Drug heist double murderer jailed 35 years
Liz Hobday |

A Victorian man who killed two men in a failed drug heist has been jailed for 35 years.
Clapping was heard in the Supreme Court as Justice Andrew Tinney sentenced Norden Wilio, 26, over the attempted robbery and shootings in March 2019, and said the community had to be protected from him.
Wilio and his friend Ali Ali, 28, had planned to rob a car boot load of marijuana worth about $7000 from a dealer, 40-year-old Deniz Hasan, in the Melbourne suburb of Meadow Heights.
Mr Hasan had thought the pair were going to buy drugs from him, but they instead dragged him from his car and a scuffle broke out.
Wilio, armed with a sawnoff shotgun, fatally shot Mr Hasan in the head from just metres away, and shot Mr Ali in the torso.
Wilio then put his dying friend in a shopping trolley and wheeled him about 800 metres away from the scene.
Justice Andrew Tinney said Wilio had left Hasan for dead, and took his mortally wounded friend Ali on an extraordinary and agonising journey, not to get help, but so he would not get caught by police.
He said Wilio’s moral culpability was high and it was impossible to disagree with the Crown’s submissions that the shooting of Mr Hasan was brutal, callous, particularly savage and totally unnecessary.
In December last year a Supreme Court jury found Wilio guilty of murdering both men, as well as attempted armed robbery.
Wilio had shown no remorse, Justice Tinney noted, and during his trial had falsely claimed his dead friend was responsible for his crimes and not him.
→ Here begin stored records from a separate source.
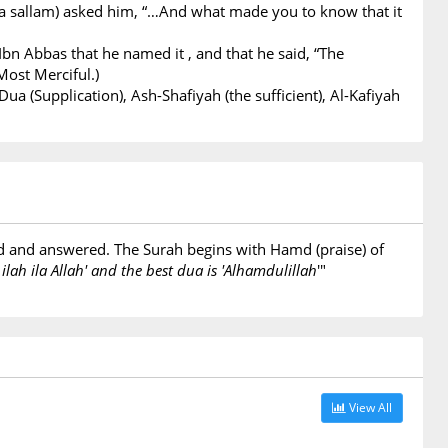
 wa sallam) asked him, “…And what made you to know that it
Ibn Abbas that he named it , and that he said, “The
Most Merciful.)
ua (Supplication), Ash-Shafiyah (the sufficient), Al-Kafiyah
ted and answered. The Surah begins with Hamd (praise) of
 ilah ila Allah' and the best dua is 'Alhamdulillah
'"
View All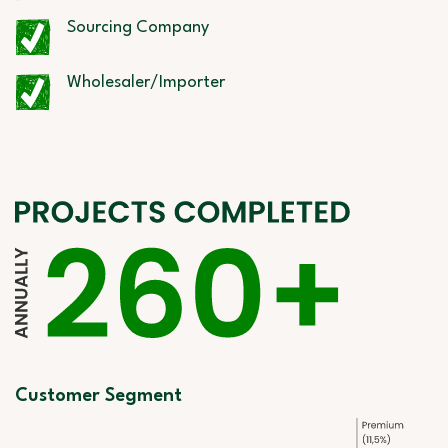
Sourcing Company
Wholesaler/Importer
Customer Segment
Justice Tinney also quoted from the victim impact statements of the dead men’s families, saying his crimes had caused them unbearable loss and sadness.
Mr Ali had died in the arms of an old friend, who said she felt a great loss and would never be able to forget his sudden and horrible death.
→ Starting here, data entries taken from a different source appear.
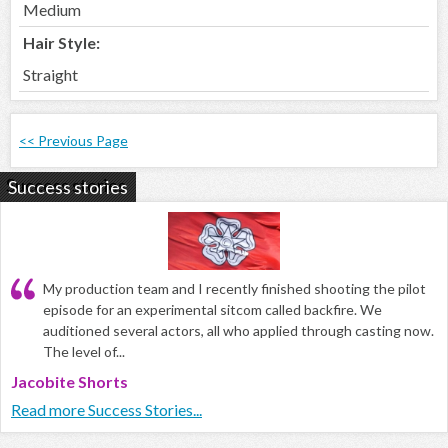
Medium
Hair Style:
Straight
<< Previous Page
Success stories
My production team and I recently finished shooting the pilot
episode for an experimental sitcom called backfire. We
auditioned several actors, all who applied through casting now.
The level of...
Jacobite Shorts
Read more Success Stories...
Mr Hasan’s mother said her son had left behind two young daughters of his own, and her family’s grief would remain with them forever.
Psychological analysis of Wilio while he was in custody showed he had a borderline mild intellectual disability and attention deficit hyperactivity disorder, and could not evaluate the risks of undertaking a drug heist.
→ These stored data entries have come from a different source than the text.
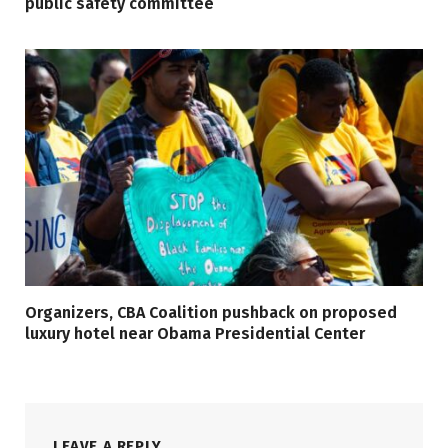
public safety committee
Organizers, CBA Coalition pushback on proposed
luxury hotel near Obama Presidential Center
LEAVE A REPLY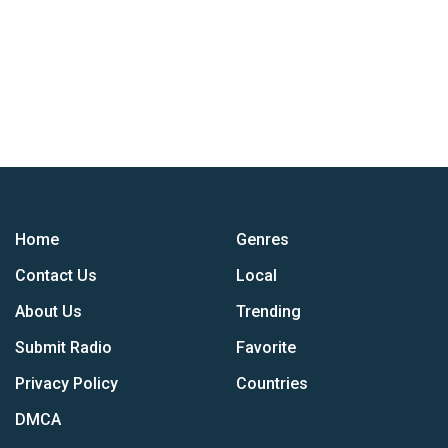
Home
Genres
Contact Us
Local
About Us
Trending
Submit Radio
Favorite
Privacy Policy
Countries
DMCA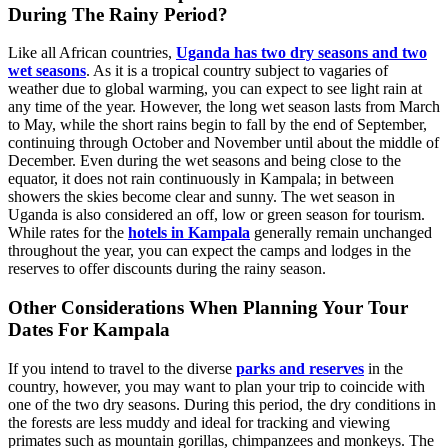
During The Rainy Period?
Like all African countries,
Uganda has two dry seasons and two
wet seasons
. As it is a tropical country subject to vagaries of
weather due to global warming, you can expect to see light rain at
any time of the year. However, the long wet season lasts from March
to May, while the short rains begin to fall by the end of September,
continuing through October and November until about the middle of
December. Even during the wet seasons and being close to the
equator, it does not rain continuously in Kampala; in between
showers the skies become clear and sunny. The wet season in
Uganda is also considered an off, low or green season for tourism.
While rates for the
hotels in Kampala
generally remain unchanged
throughout the year, you can expect the camps and lodges in the
reserves to offer discounts during the rainy season.
Other Considerations When Planning Your Tour
Dates For Kampala
If you intend to travel to the diverse
parks and reserves
in the
country, however, you may want to plan your trip to coincide with
one of the two dry seasons. During this period, the dry conditions in
the forests are less muddy and ideal for tracking and viewing
primates such as mountain gorillas, chimpanzees and monkeys. The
But Justice Tinney rejected the evidence of the expert psychological witness who tested Wilio, because she had only carried out limited tests, and he said it was impossible to know what his actual IQ really was.
He also said Wilio had so far been imprisoned for three and a half years, with no prison visitors for more than two years due to measures to stop the spread of COVID-19.
Wilio will serve a non-parole period of 26 years.